パパはアイドル♪vol.2 ~奈桜クンの多忙なオシゴト~

『スクール・ナイン』とは今、若い男の子たちに人気がある女性9人のアイドルグループ。
可愛らしいミニスカートの野球のユニフォームを着ているのが売り。
だが、バラエティーでもインタビューでも、マニュアル通りの受け答えしか出来ず、『カワイイ』以外に取り柄がない。
まさに『今』が命のアイドル。





「そのドラマに出ろって事ですか?」



「そう」



神川は少し笑みを浮かべて奈桜を指差した。



「だが、ひとつ問題がある。
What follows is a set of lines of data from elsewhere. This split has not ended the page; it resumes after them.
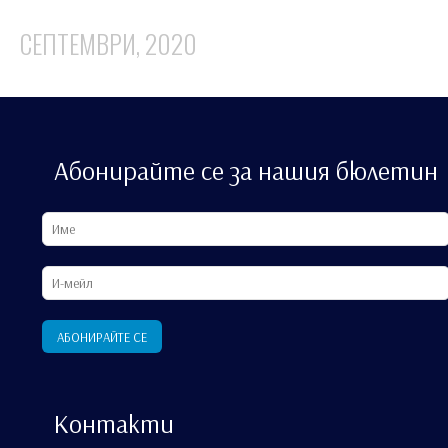
СЕПТЕМВРИ, 2020
Абонирайте се за нашия бюлетин
Контакти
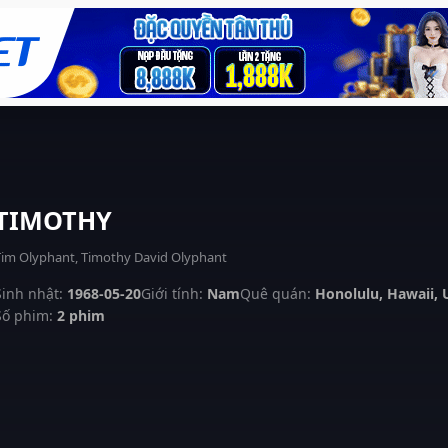
TIMOTHY
Tim Olyphant, Timothy David Olyphant
Sinh nhật:
1968-05-20
Giới tính:
Nam
Quê quán:
Honolulu, Hawaii,
Số phim:
2 phim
この話は直接事務所に通せない。何故なら、絶対受けてもらえない話だからだ」



「どういう事ですか?」



「主役じゃないんだよ。それでも頑張って2番手の役を用意した。主役の彼女に振られてもしつこく密かに片想いしている地味な男の役だ。彼女の相手役は他にいる。出番もセリフも少ない。奈桜にしてもこの役じゃ、今のポジションからはプライドが許さないかもな。ずっと主役しかやってないだろ?事務所的にも絶対に納得しない役どころだ。でも、ギャラは何とか合わせるつもりだ。彼女…佐久真 桃(さくま もも)ちゃんだが、彼女のファンは彼女が出るドラマには興味ないんだよ。彼らは目の前で歌ってる彼女たちが全てなんだ。だからCDは買う。でもドラマは観ない。一般の視聴者がどれだけ観る?正直、脚本も面白くない。全ては彼女の可愛さのみをアピールしてるクソな脚本だ」



「クソな脚本って…」



ない事はない話なので奈桜は苦笑いした。